Directive sur les énergies renouvelables : l’Europe doit aller plus loin
Le ré-examen de la directive sur les énergies renouvelables (RED III) a lieu pendant la présidence française du conseil de l’Union Européenne. Dirk Hendricks, secrétaire général de la fédération européenne des énergies renouvelables (EREF) analyse les propositions de révision de cette directive.
« L’Europe ne peut continuer à financer des dictatures par ses achats de gaz et de pétrole »
Quelle analyse faites-vous des propositions de la Commission européenne ?

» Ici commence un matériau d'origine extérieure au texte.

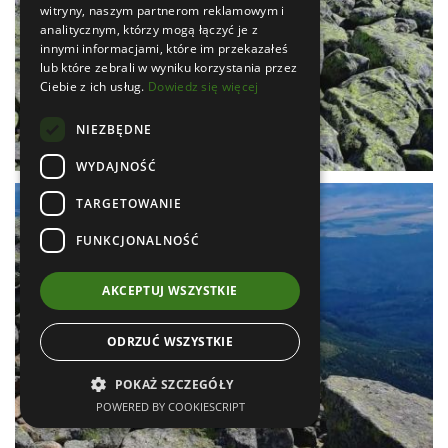
witryny, naszym partnerom reklamowym i
analitycznym, którzy mogą łączyć je z
innymi informacjami, które im przekazałeś
lub które zebrali w wyniku korzystania przez
Ciebie z ich usług.
Dowiedz się więcej
NIEZBĘDNE
WYDAJNOŚĆ
TARGETOWANIE
FUNKCJONALNOŚĆ
AKCEPTUJ WSZYSTKIE
ODRZUĆ WSZYSTKIE
POKAŻ SZCZEGÓŁY
POWERED BY COOKIESCRIPT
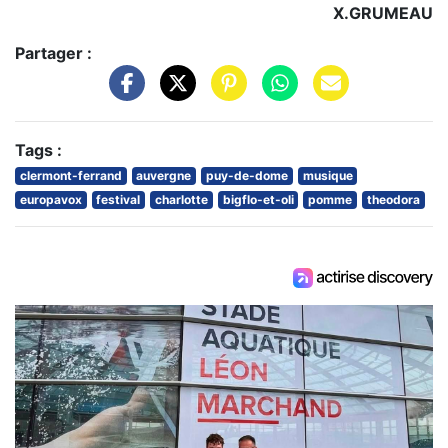
X.GRUMEAU
Partager :
Tags :
clermont-ferrand
auvergne
puy-de-dome
musique
europavox
festival
charlotte
bigflo-et-oli
pomme
theodora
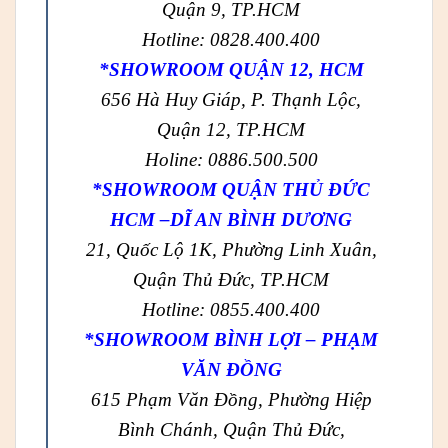
Quận 9, TP.HCM
Hotline: 0828.400.400
*SHOWROOM QUẬN 12, HCM
656 Hà Huy Giáp, P. Thạnh Lộc,
Quận 12, TP.HCM
Holine: 0886.500.500
*SHOWROOM QUẬN THỦ ĐỨC
HCM –DĨ AN BÌNH DƯƠNG
21, Quốc Lộ 1K, Phường Linh Xuân,
Quận Thủ Đức, TP.HCM
Hotline: 0855.400.400
*SHOWROOM BÌNH LỢI – PHẠM
VĂN ĐỒNG
615 Phạm Văn Đồng, Phường Hiệp
Bình Chánh, Quận Thủ Đức,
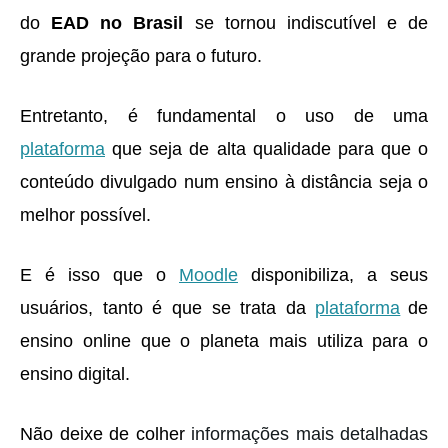
do
EAD no Brasil
se tornou indiscutível e de
grande projeção para o futuro.
Entretanto, é fundamental o uso de uma
plataforma
que seja de alta qualidade para que o
conteúdo divulgado num ensino à distância seja o
melhor possível.
E é isso que o
Moodle
disponibiliza, a seus
usuários, tanto é que se trata da
plataforma
de
ensino online que o planeta mais utiliza para o
ensino digital.
Não deixe de colher
informações mais detalhadas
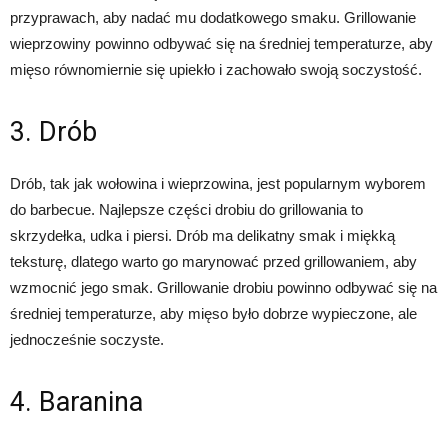
przyprawach, aby nadać mu dodatkowego smaku. Grillowanie
wieprzowiny powinno odbywać się na średniej temperaturze, aby
mięso równomiernie się upiekło i zachowało swoją soczystość.
3. Drób
Drób, tak jak wołowina i wieprzowina, jest popularnym wyborem
do barbecue. Najlepsze części drobiu do grillowania to
skrzydełka, udka i piersi. Drób ma delikatny smak i miękką
teksturę, dlatego warto go marynować przed grillowaniem, aby
wzmocnić jego smak. Grillowanie drobiu powinno odbywać się na
średniej temperaturze, aby mięso było dobrze wypieczone, ale
jednocześnie soczyste.
4. Baranina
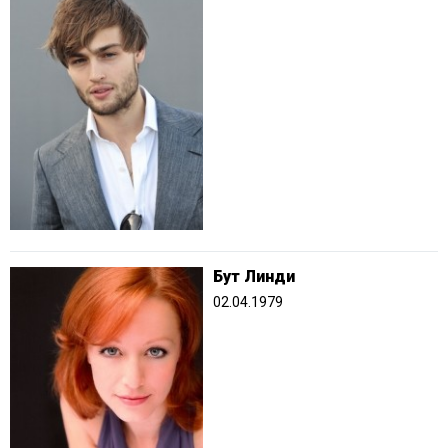
Бут Линди
02.04.1979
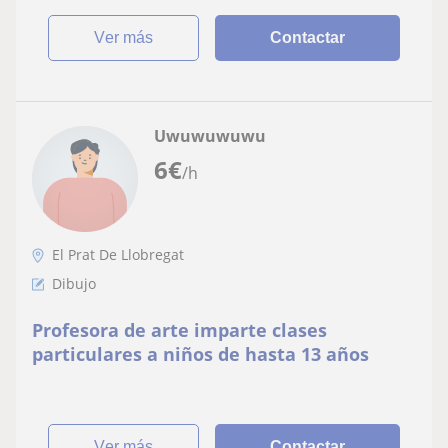
ver más
Contactar
Uwuwuwuwu
6
€
/h
El Prat De Llobregat
Dibujo
Profesora de arte imparte clases
particulares a niños de hasta 13 años
ver más
Contactar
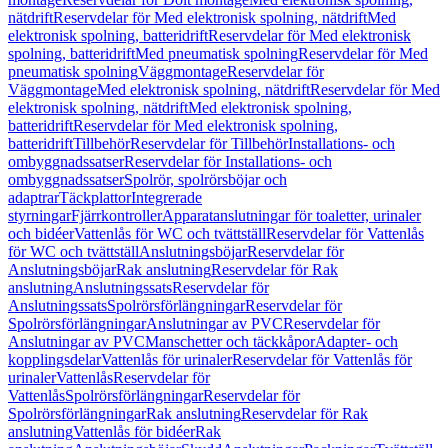
nätdrift
Reservdelar för Med elektronisk spolning, nätdrift
Med
elektronisk spolning, batteridrift
Reservdelar för Med elektronisk
spolning, batteridrift
Med pneumatisk spolning
Reservdelar för Med
pneumatisk spolning
Väggmontage
Reservdelar för
Väggmontage
Med elektronisk spolning, nätdrift
Reservdelar för Med
elektronisk spolning, nätdrift
Med elektronisk spolning,
batteridrift
Reservdelar för Med elektronisk spolning,
batteridrift
Tillbehör
Reservdelar för Tillbehör
Installations- och
ombyggnadssatser
Reservdelar för Installations- och
ombyggnadssatser
Spolrör, spolrörsböjar och
adaptrar
Täckplattor
Integrerade
styrningar
Fjärrkontroller
Apparatanslutningar för toaletter, urinaler
och bidéer
Vattenlås för WC och tvättställ
Reservdelar för Vattenlås
för WC och tvättställ
Anslutningsböjar
Reservdelar för
Anslutningsböjar
Rak anslutning
Reservdelar för Rak
anslutning
Anslutningssats
Reservdelar för
Anslutningssats
Spolrörsförlängningar
Reservdelar för
Spolrörsförlängningar
Anslutningar av PVC
Reservdelar för
Anslutningar av PVC
Manschetter och täckkåpor
Adapter- och
kopplingsdelar
Vattenlås för urinaler
Reservdelar för Vattenlås för
urinaler
Vattenlås
Reservdelar för
Vattenlås
Spolrörsförlängningar
Reservdelar för
Spolrörsförlängningar
Rak anslutning
Reservdelar för Rak
anslutning
Vattenlås för bidéer
Rak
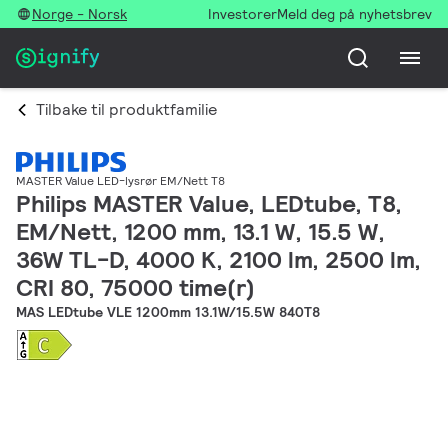
Norge - Norsk
Investorer
Meld deg på nyhetsbrev
Tilbake til produktfamilie
MASTER Value LED-lysrør EM/Nett T8
Philips MASTER Value, LEDtube, T8,
EM/Nett, 1200 mm, 13.1 W, 15.5 W,
36W TL-D, 4000 K, 2100 lm, 2500 lm,
CRI 80, 75000 time(r)
MAS LEDtube VLE 1200mm 13.1W/15.5W 840T8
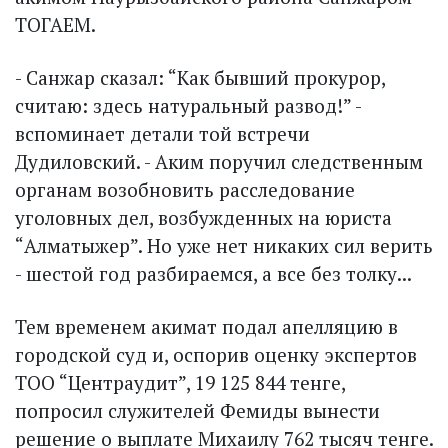
ТОГАЕМ.
- Санжар сказал: “Как бывший прокурор,
считаю: здесь натуральный развод!” -
вспоминает детали той встречи
Дудиловский. - Аким поручил следственным
органам возобновить расследование
уголовных дел, возбужденных на юриста
“Алматыжер”. Но уже нет никаких сил верить
- шестой год разбираемся, а все без толку...
Тем временем акимат подал апелляцию в
городской суд и, оспорив оценку экспертов
ТОО “Центраудит”, 19 125 844 тенге,
попросил служителей Фемиды вынести
решение о выплате Михаилу 762 тысяч тенге.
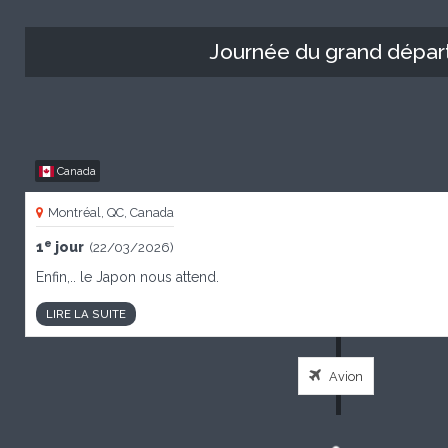
Journée du grand départ
Canada
Montréal, QC, Canada
e
1
jour
(22/03/2026)
Enfin,.. le Japon nous attend.
LIRE LA SUITE
Avion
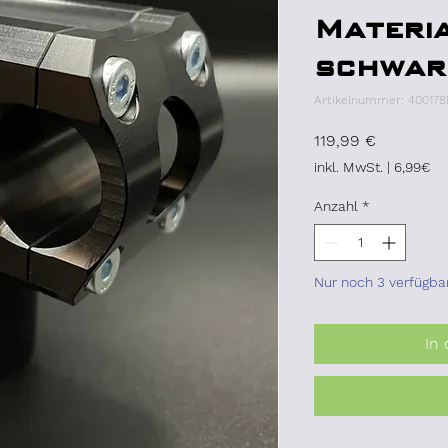
Materi
schwar
Artikelnummer: 40017
Preis
119,99 €
inkl. MwSt.
|
6,99€
Anzahl
*
Nur noch 3 verfügba
In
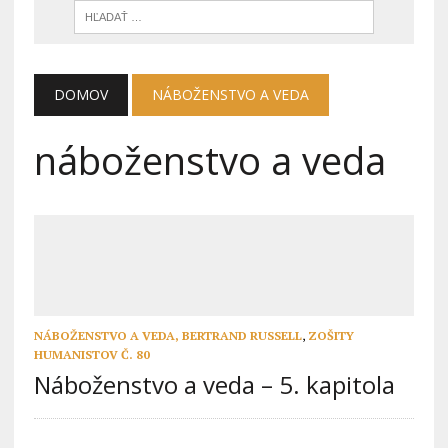
DOMOV
NÁBOŽENSTVO A VEDA
náboženstvo a veda
NÁBOŽENSTVO A VEDA, BERTRAND RUSSELL
,
ZOŠITY
HUMANISTOV Č. 80
Náboženstvo a veda – 5. kapitola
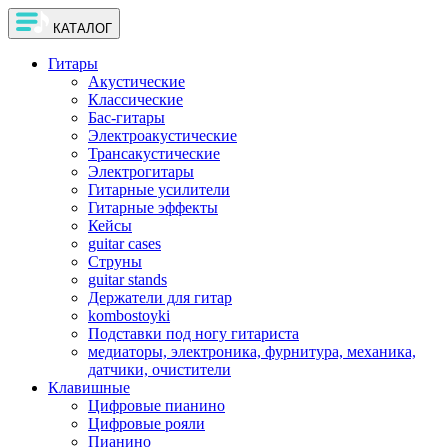
КАТАЛОГ
Гитары
Акустические
Классические
Бас-гитары
Электроакустические
Трансакустические
Электрогитары
Гитарные усилители
Гитарные эффекты
Кейсы
guitar cases
Струны
guitar stands
Держатели для гитар
kombostoyki
Подставки под ногу гитариста
медиаторы, электроника, фурнитура, механика,
датчики, очистители
Клавишные
Цифровые пианино
Цифровые рояли
Пианино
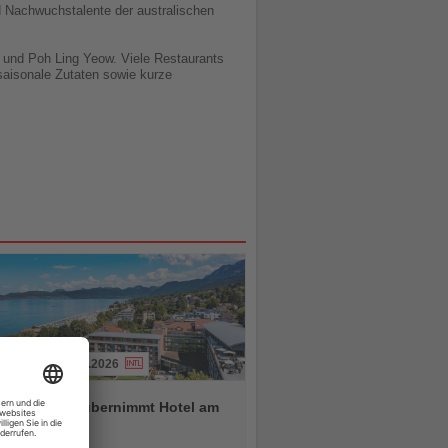
d Nachwuchstalente der australischen
 und Poh Ling Yeow. Viele Restaurants
aisonale Zutaten sowie kurze
31.07.2026
ardo Hotels übernimmt Hotel am
er See
chten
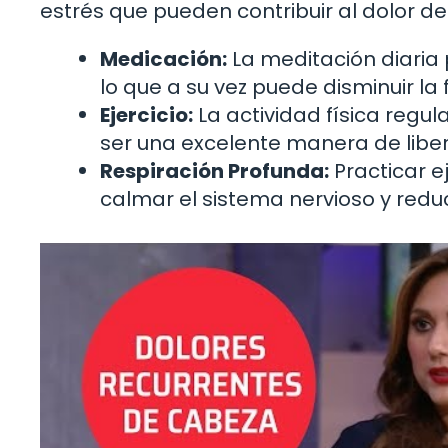
estrés que pueden contribuir al dolor de
Medicación:
La meditación diaria 
lo que a su vez puede disminuir la
Ejercicio:
La actividad física regu
ser una excelente manera de libe
Respiración Profunda:
Practicar e
calmar el sistema nervioso y reduci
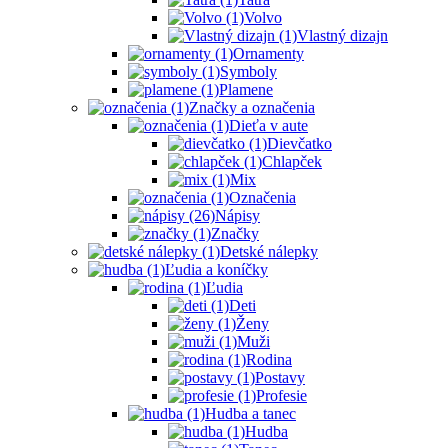
Volvo
Vlastný dizajn
Ornamenty
Symboly
Plamene
Značky a označenia
Dieťa v aute
Dievčatko
Chlapček
Mix
Označenia
Nápisy
Značky
Detské nálepky
Ľudia a koníčky
Ľudia
Deti
Ženy
Muži
Rodina
Postavy
Profesie
Hudba a tanec
Hudba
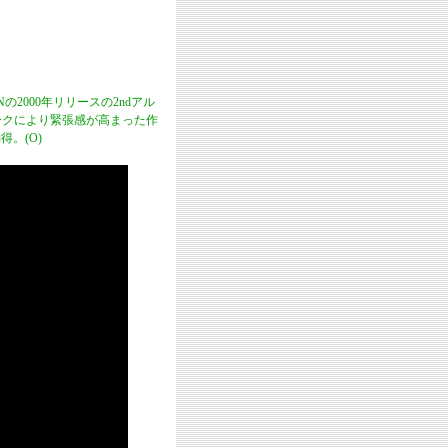
Nの2000年リリースの2ndアル
ークにより緊張感が高まった作
。(O)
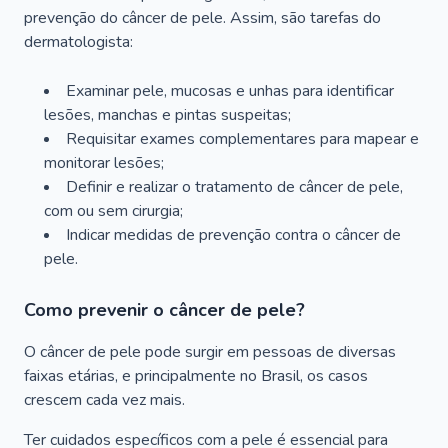
prevenção do câncer de pele. Assim, são tarefas do
dermatologista:
Examinar pele, mucosas e unhas para identificar
lesões, manchas e pintas suspeitas;
Requisitar exames complementares para mapear e
monitorar lesões;
Definir e realizar o tratamento de câncer de pele,
com ou sem cirurgia;
Indicar medidas de prevenção contra o câncer de
pele.
Como prevenir o câncer de pele?
O câncer de pele pode surgir em pessoas de diversas
faixas etárias, e principalmente no Brasil, os casos
crescem cada vez mais.
Ter cuidados específicos com a pele é essencial para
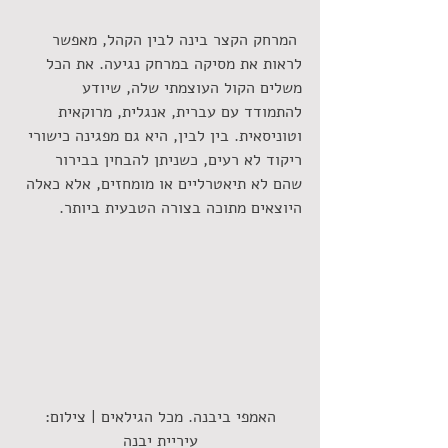
 המרחק הקצר בינה לבין הקהל, מאפשר 
לראות את מסיקה במרחק נגיעה. את הכל 
משלים הקול העוצמתי שלה, שיודע 
להתמודד עם עברית, אנגלית, מרוקאית 
וטוניסאית. בין לבין, היא גם מפגינה כישורי 
ריקוד לא רעים, כשניתן להבחין בבירור 
שהם לא תיאטרליים או מומחזים, אלא כאלה 
היוצאים מתוכה בצורה הטבעית ביותר.
 האמפי ביבנה. מכל הגילאים | צילום: 
עיריית יבנה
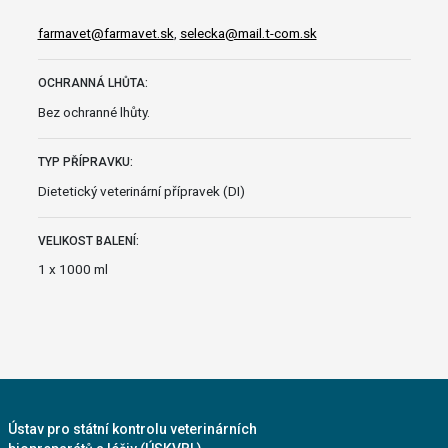
farmavet@farmavet.sk
,
selecka@mail.t-com.sk
OCHRANNÁ LHŮTA:
Bez ochranné lhůty.
TYP PŘÍPRAVKU:
Dietetický veterinární přípravek (DI)
VELIKOST BALENÍ:
1 x 1000 ml
Ústav pro státní kontrolu veterinárních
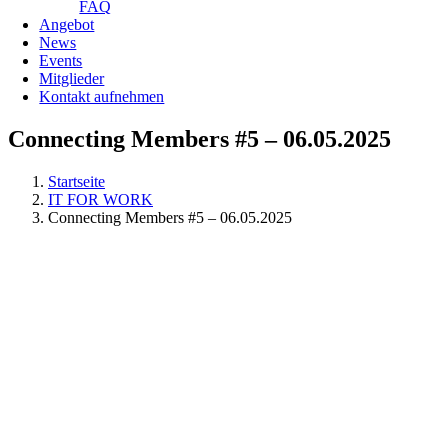
FAQ
Angebot
News
Events
Mitglieder
Kontakt aufnehmen
Connecting Members #5 – 06.05.2025
Startseite
IT FOR WORK
Connecting Members #5 – 06.05.2025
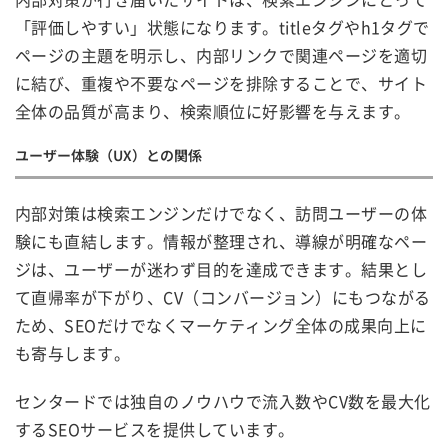
「評価しやすい」状態になります。titleタグやh1タグで
ページの主題を明示し、内部リンクで関連ページを適切
に結び、重複や不要なページを排除することで、サイト
全体の品質が高まり、検索順位に好影響を与えます。
ユーザー体験（UX）との関係
内部対策は検索エンジンだけでなく、訪問ユーザーの体
験にも直結します。情報が整理され、導線が明確なペー
ジは、ユーザーが迷わず目的を達成できます。結果とし
て直帰率が下がり、CV（コンバージョン）にもつながる
ため、SEOだけでなくマーケティング全体の成果向上に
も寄与します。
センタードでは独自のノウハウで流入数やCV数を最大化
するSEOサービスを提供しています。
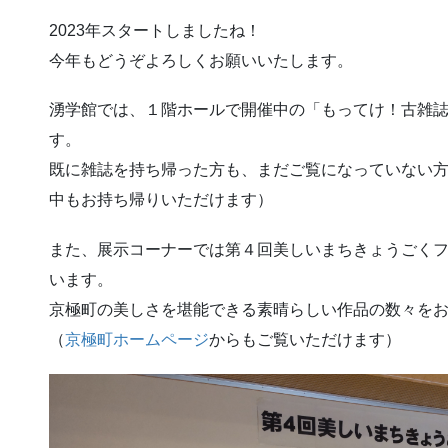
2023年スタートしましたね！
今年もどうぞよろしくお願いいたします。
湧学館では、１階ホールで開催中の「もってけ！古雑
す。
既に雑誌を持ち帰った方も、まだご覧になっていない
中もお持ち帰りいただけます）
また、展示コーナーでは第４回美しいまちきょうごく
います。
京極町の美しさを堪能できる素晴らしい作品の数々を
（
京極町ホームページ
からもご覧いただけます）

Dirk Hendircks : Les propositions de la Commission sur les énergies renouvelables sont claires et bien rédigées. Mais elles manquent d’ambition. Les derniers rapports indiquent clairement que si nous voulons respecter les engagements de l’Accord de Paris et limiter le réchauffement climatique à 1,5°C, nous devons décarboner très rapidement nos sociétés pour parvenir à zéro émission nette avant 2050.
La guerre en Ukraine démontre aussi qu’il est nécessaire de mettre un terme à notre dépendance aux énergies fossiles importées. L’Europe ne peut continuer à financer des dictatures par ses achats de gaz et de pétrole.
La Commission a proposé de porter la part des énergies renouvelables dans la consommation finale brute totale d’énergie d’ici 2030 de 32 % (RED II) à 40 %.
L’état d’esprit des responsables politiques a évolué à cause de la guerre. Au Parlement Européen, même les conservateurs souhaitent désormais un minimum de 45%.
Mais si on veut réellement atteindre les 100% en 2050, cela signifie que l’on reporte l’accélération sur les deux prochaines décennies. Ce n’est pas raisonnable. Il faut commencer dès maintenant avec un développement plus ambitieux.
« La directive révisée va dans la bonne direction, mais elle ne va pas assez loin, pas assez vite et pas assez fort »
Quelles sont les principales avancées de la révision de cette directive sur les énergies renouvelables ?
D.H. : La proposition de révision de la directive sur les énergies renouvelables identifie clairement la nécessité de lever les freins que représentent les procédures administratives. Elle donne aussi plus de visibilité et d’importance au chauffage et au refroidissement. Ce qui fait défaut, par contre, c’est la capacité, pour la Commission européenne, à sanctionner les États-membres qui ne respectent pas leurs engagements. La directive révisée va dans la bonne direction en réaffirmant la nécessité d’accélérer le déploiement des énergies renouvelables, mais elle ne va pas assez loin, pas assez vite et pas assez fort. Il faut être plus audacieux.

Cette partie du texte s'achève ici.